Law is ‘attempt to re-write country’s history,’ and is a ‘violation of freedom of expression,’ according to Holocaust museum, rights groups.

 A member of Hungary's far-right Jobbik party, delivers a speech to hundreds of far-right supporters during a rally against the World Jewish Congress Plenary Assembly in Budapest May 4, 2013.  (photo credit: REUTERS)
A member of Hungary's far-right Jobbik party, delivers a speech to hundreds of far-right supporters during a rally against the World Jewish Congress Plenary Assembly in Budapest May 4, 2013.
(photo credit: REUTERS)
The Council of Europe has come out against a de-communization and anti-Nazi law passed by Ukraine earlier this year, calling it incompatible with European standards.
The controversial measure – which was condemned by Jewish organizations as well as the United States Holocaust Memorial Museum – came into force in May and criminalizes propaganda on behalf of the German Nazi and Soviet Communist regimes.
It was approved alongside another bill extending government recognition to the Ukrainian Insurgent Army, an ultra-nationalist faction that sought to establish an independent Ukrainian state and which engaged in anti-Semitic violence.
While the law’s prohibition on the use of Communist and Nazi symbols does not apply within academic contexts, it does prevent broadcast media from airing material that “justifies the fight against participants in the struggle for Ukraine’s independence in the 20th century,” according to a translation of the law published by the Kharkiv Human Rights Protection Group.

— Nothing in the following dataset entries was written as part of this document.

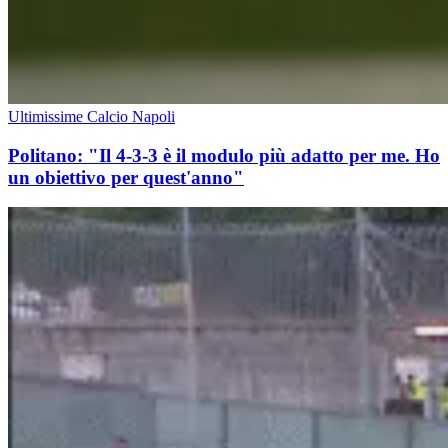
Ultimissime Calcio Napoli
Politano: "Il 4-3-3 è il modulo più adatto per me. Ho
un obiettivo per quest'anno"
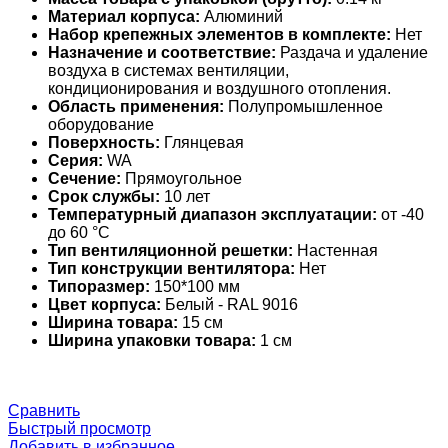
Материал корпуса:
Алюминий
Набор крепежных элементов в комплекте:
Нет
Назначение и соответствие:
Раздача и удаление
воздуха в системах вентиляции,
кондиционирования и воздушного отопления.
Область применения:
Полупромышленное
оборудование
Поверхность:
Глянцевая
Серия:
WA
Сечение:
Прямоугольное
Срок службы:
10 лет
Температурный диапазон эксплуатации:
от -40
до 60 °С
Тип вентиляционной решетки:
Настенная
Тип конструкции вентилятора:
Нет
Типоразмер:
150*100 мм
Цвет корпуса:
Белый - RAL 9016
Ширина товара:
15 см
Ширина упаковки товара:
1 см
Сравнить
Быстрый просмотр
Добавить в избранное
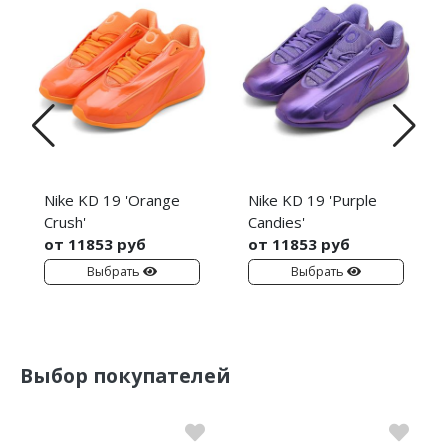
Nike KD 19 'Orange
Nike KD 19 'Purple
Crush'
Candies'
от 11853 руб
от 11853 руб
Выбрать
Выбрать
Выбор покупателей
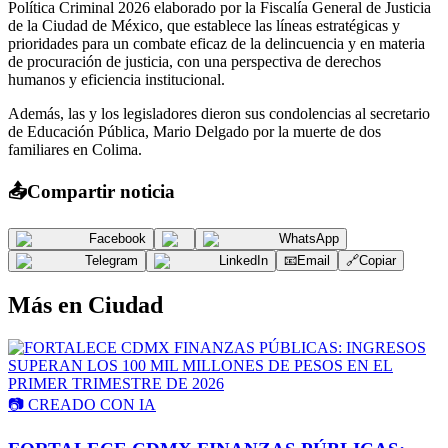
Política Criminal 2026 elaborado por la Fiscalía General de Justicia
de la Ciudad de México, que establece las líneas estratégicas y
prioridades para un combate eficaz de la delincuencia y en materia
de procuración de justicia, con una perspectiva de derechos
humanos y eficiencia institucional.
Además, las y los legisladores dieron sus condolencias al secretario
de Educación Pública, Mario Delgado por la muerte de dos
familiares en Colima.
📤
Compartir noticia
Facebook
WhatsApp
Telegram
LinkedIn
📧
Email
🔗
Copiar
Más en
Ciudad
📷
CREADO CON IA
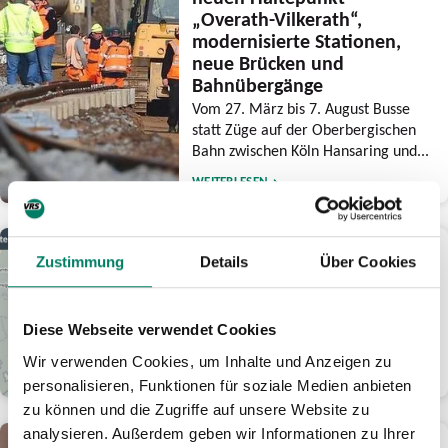
„Overath-Vilkerath“,
modernisierte Stationen,
neue Brücken und
Bahnübergänge
Vom 27. März bis 7. August Busse
statt Züge auf der Oberbergischen
Bahn zwischen Köln Hansaring und...
WEITERLESEN
25.02.2026
Zustimmung
Details
Über Cookies
Neues Angebot in der
Fahrgastinformation
Digitale Baustellenkarte informiert
Diese Webseite verwendet Cookies
Reisende über Großbaustellen
Wir verwenden Cookies, um Inhalte und Anzeigen zu
WEITERLESEN
personalisieren, Funktionen für soziale Medien anbieten
zu können und die Zugriffe auf unsere Website zu
analysieren. Außerdem geben wir Informationen zu Ihrer
18.02.2026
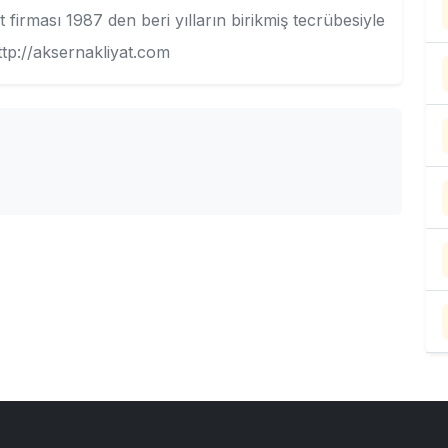
 firması 1987 den beri yılların birikmiş tecrübesiyle
ttp://aksernakliyat.com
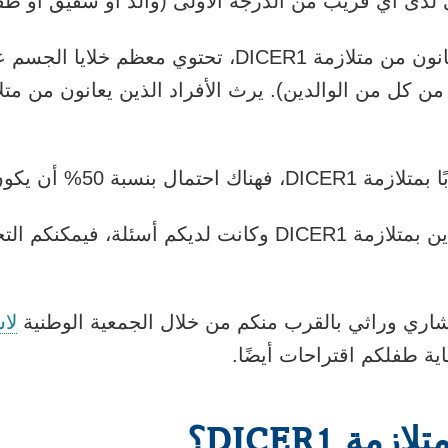
ي لدى أي قريب من الدرجة الأولى (والد أو شقيق أو طف
لدى الأشخاص الذين لا يعانون من متلازمة DICER1، تحتو
ن يكون طفلكم مصابًا بها أيضًا.
أسئلة، فيمكنكم التحدث إلى
شاري وراثي بالقرب منكم من خلال الجمعية الوطنية
لا
ية طفلكم اقتراحات أيضًا.
ة DICER1؟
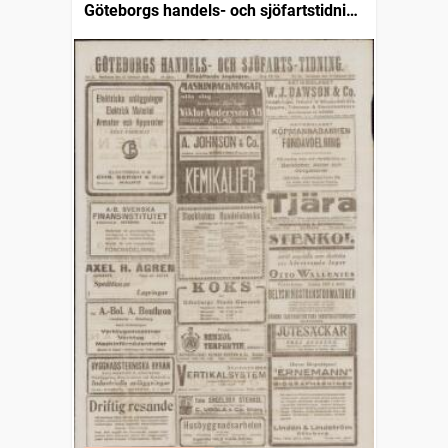
Göteborgs handels- och sjöfartstidning
(1832)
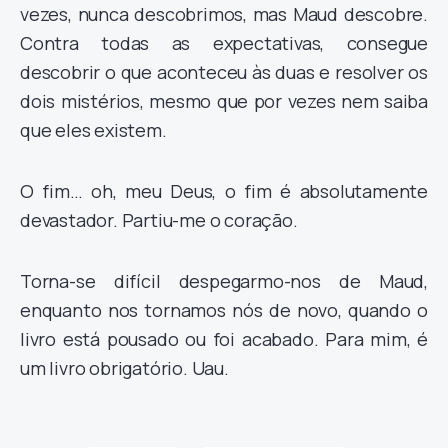
vezes, nunca descobrimos, mas Maud descobre.
Contra todas as expectativas, consegue
descobrir o que aconteceu às duas e resolver os
dois mistérios, mesmo que por vezes nem saiba
que eles existem.
O fim… oh, meu Deus, o fim é absolutamente
devastador. Partiu-me o coração.
Torna-se difícil despegarmo-nos de Maud,
enquanto nos tornamos nós de novo, quando o
livro está pousado ou foi acabado. Para mim, é
um livro obrigatório. Uau.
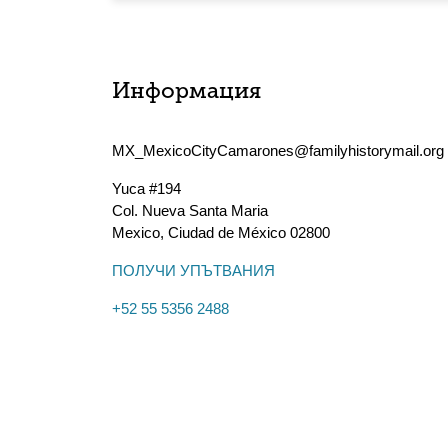
Информация
MX_MexicoCityCamarones@familyhistorymail.org
Yuca #194
Col. Nueva Santa Maria
Mexico
,
Ciudad de México
02800
ПОЛУЧИ УПЪТВАНИЯ
+52 55 5356 2488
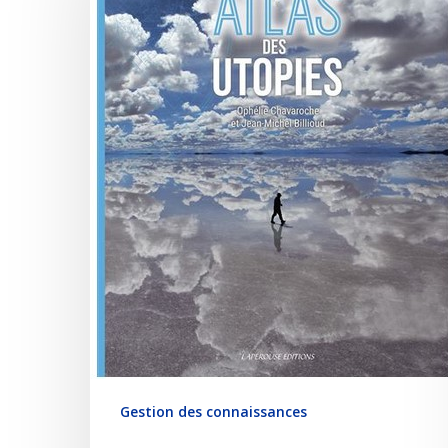
Gestion des connaissances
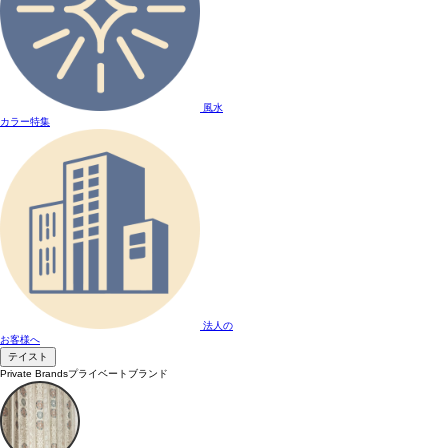
風水
カラー特集
法人の
お客様へ
テイスト
Private Brands
プライベートブランド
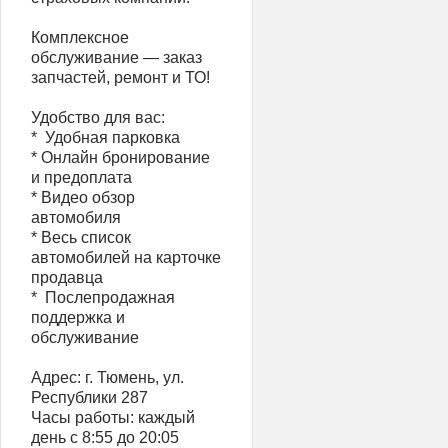
Комплексное
обслуживание — заказ
запчастей, ремонт и ТО!
Удобство для вас:
* ️ Удобная парковка
* Онлайн бронирование
и предоплата
* Видео обзор
автомобиля
* Весь список
автомобилей на карточке
продавца
* ️ Послепродажная
поддержка и
обслуживание
Адрес: г. Тюмень, ул.
Республики 287
Часы работы: каждый
день с 8:55 до 20:05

According to the Venice Commission, a body that advises the Council on matters of law, despite pursuing a “legitimate aim,” the Ukrainian law “is too broad in scope which can lead to obstructing free expression or preventing political parties from running in elections,” “does not comply with European standards” and should be revised.
“Under the law, journalists may face an undue threat of criminal prosecution, effectively allowing the state to censor the media and even shut them down should they engage in ‘propaganda,’” the Council said in a statement summarizing it’s legal opinion.
Calling for the definition of propaganda to be refined so as to “imply something more than the mere expression of opinions and ideas,” the Venice Commission also criticized what it saw as inconsistent approaches to Nazi and Communist symbols and “disproportionate” sanctions on violators of the law.
“A mere display of a symbol or use of a name should not result in imprisonment,” the commission stated.
Holocaust denial and the use of Nazi symbology are both banned in Germany and are punishable by jail time.
Over 900 villages with names related to communism or communist figures are required to be renamed under the law.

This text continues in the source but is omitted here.